Хотя и то верно: пережив сердечно-душевное потрясение вслед за уведомлением о Чичак и своей новоявленной дщери от Будимира-Евпатия, известного начальствующим внешнего сыска Секретной службы и под пятью иными прозваниями, Молчан не испытывал впредь подобного стресса. И определил: «Достигну их, и выручу! А вслед – возможно всякое. Однако не уступлю соблазну, аще подступит он! Лишь чуть прикоснусь к Чичак, обнимая при встрече. И поцелую – чисто по знакомству. Да накатит в тот миг стойкость духа и откатит стойкость плоти греховного свойства! Остаюсь в надежде, отгоняя сомнения… Дале возвернусь к Доброгневе. Семья – всего превыше!».

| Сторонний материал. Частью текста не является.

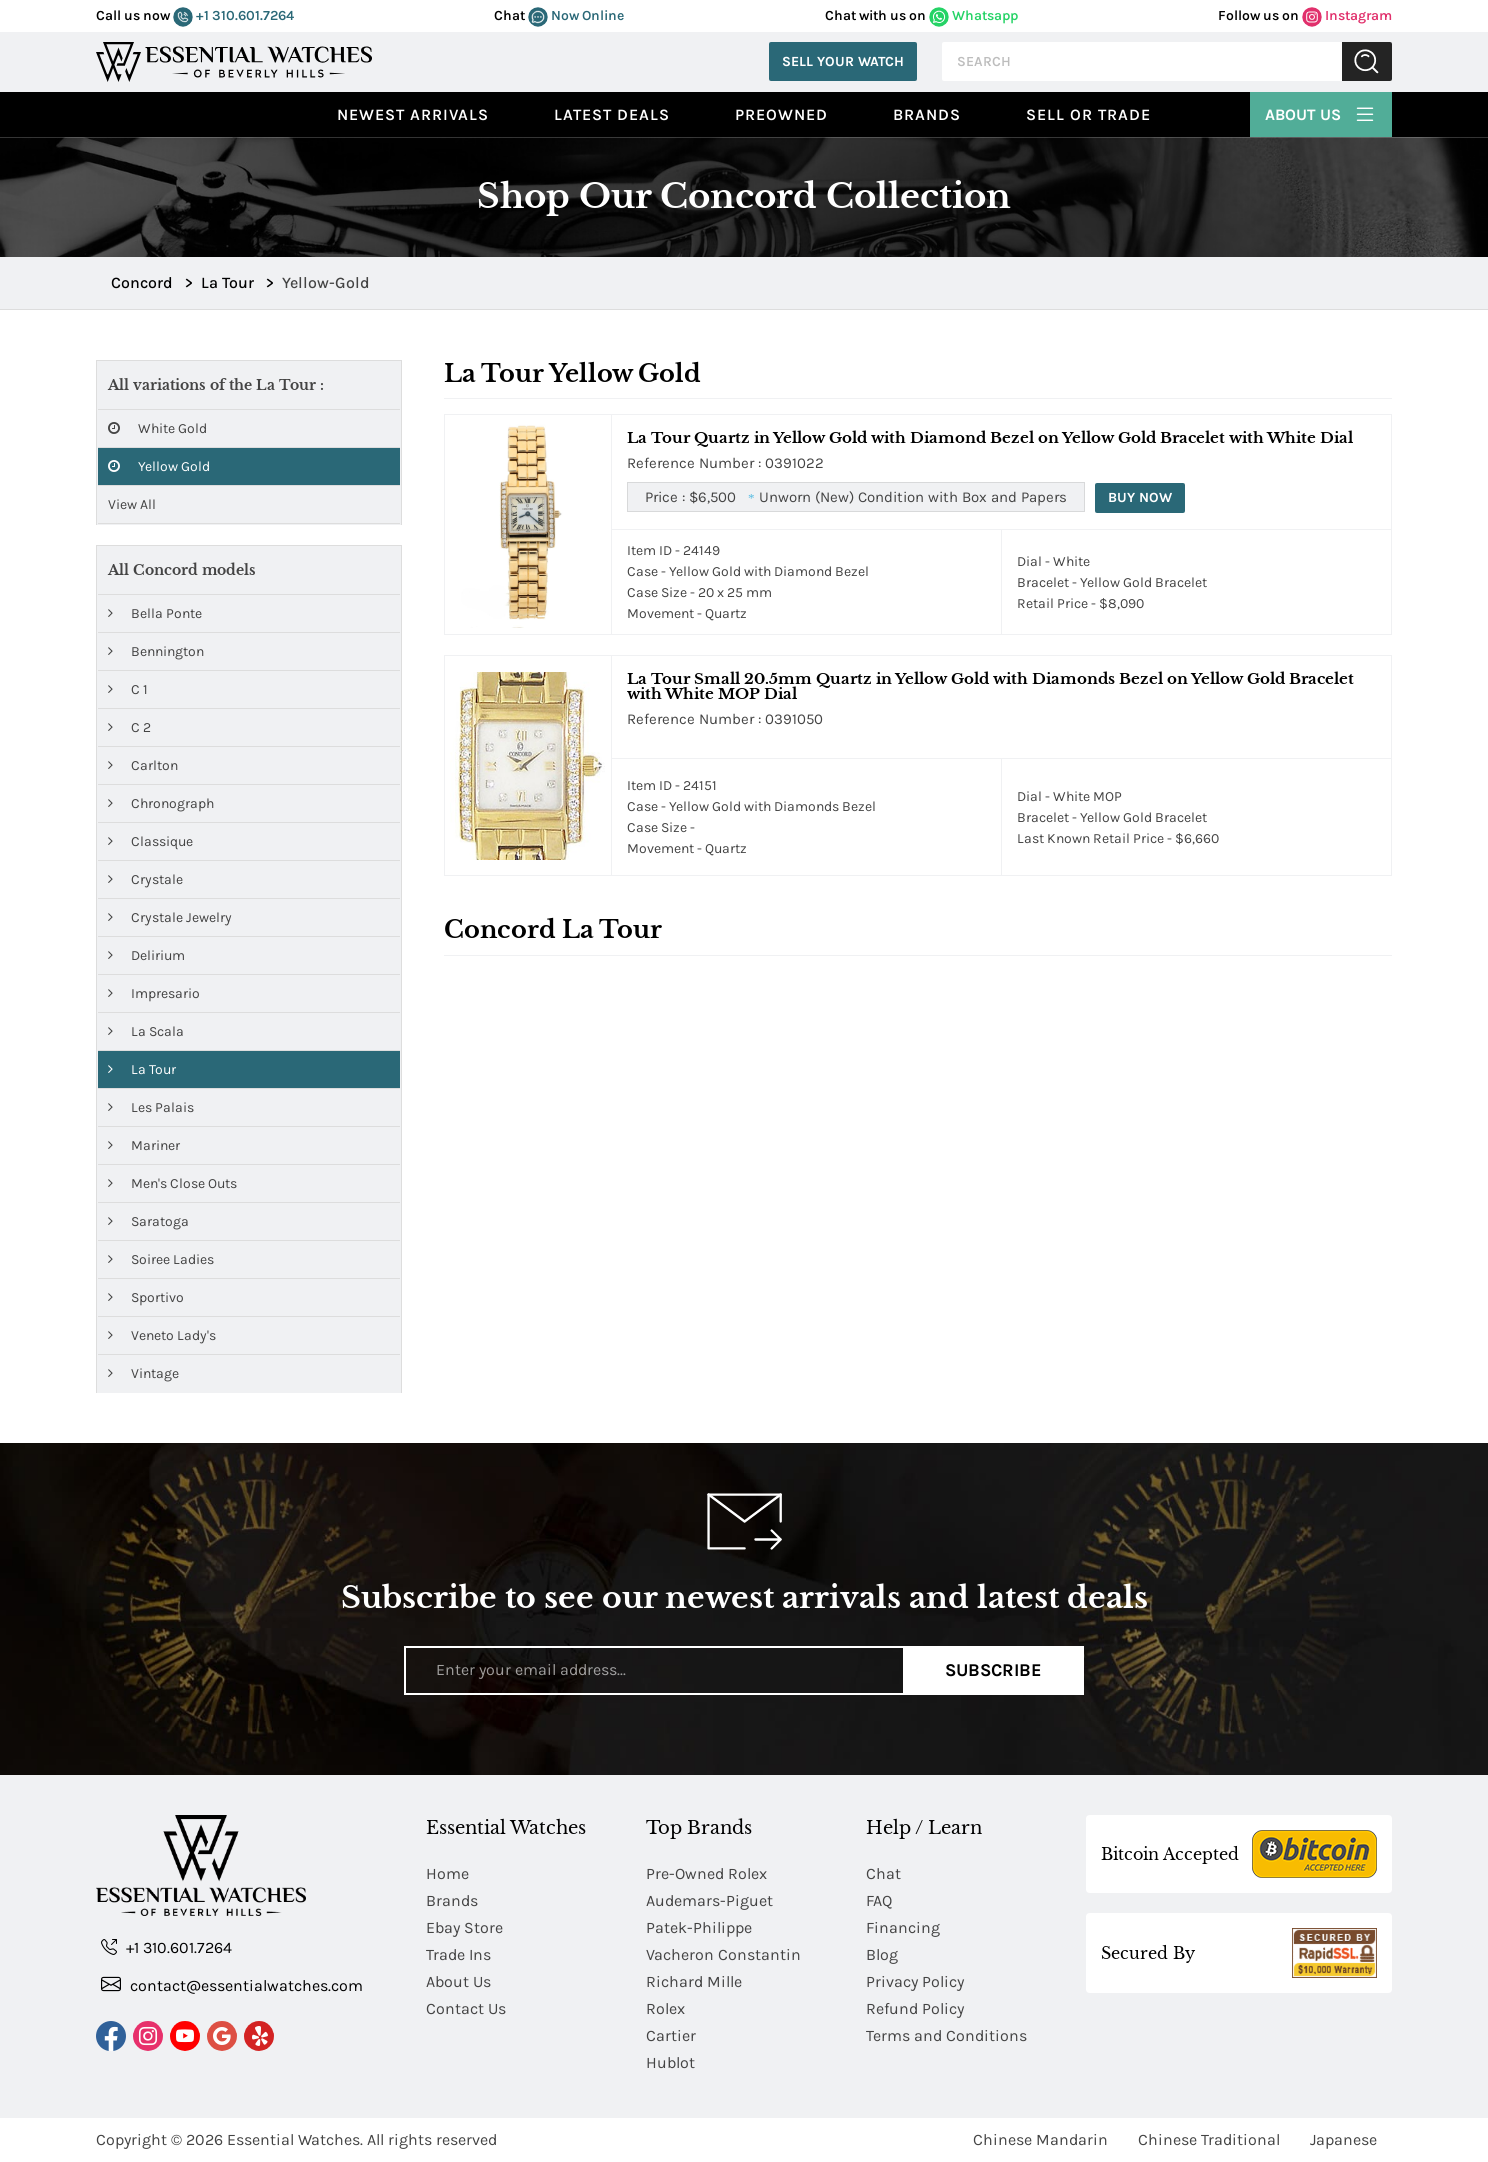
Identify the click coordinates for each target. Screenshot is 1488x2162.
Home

Касаемо же лучших чувств, оскверненных, Молчана наособицу покоробило, что незваный критикан ловчился разжечь в нем неприязнь к хазарянке за половую активность оной вдовицы. Ибо при всех щербинках в его сущности не водились за ним частнособственнические инстинкты, присущие завзятым ревнивцам. И на месте Отелло, поверив в неверность Дездемоны, ограничился бы оплеухой по касательной и ненормативной укоризной.
Не отказывая себе в утолении соблазнов (особливо в лета, предшествующие зрелым, ведь тот, кто не озоровал во младости, никогда и млад не был!), не впадал он в ханжество к иным из обоих полов. И не представляло то тайну для внутреннего гласа!
«Не гож сей попечитель! – вынес вердикт наш герой, нисколько не сомневаясь, что явно цепляет оным своего многолетнего оппонента, неустанно фиксировавшего каждое его действо, каждое слово и каждый чих, дабы, погодя, предъявить ему за них, укоряя и надсмехаясь. – Подстрекает на новые подвиги, а сам будто не ведает: никому не распалить то, чего и в помине нет! А и прав Будимир, упокоенный под прозванием Вяхорь: не было у мя великой любви к Чичак – одна пылкость… Ведь живая она! – не укорю. И даже не стану предполагать, что все прошедшие лета постились плотью в память обо мне Гульфия в Биляре, Бежана в Киеве, Анисья во Вшиже, Миловзора в Воробеине и Зарина в Болдыже.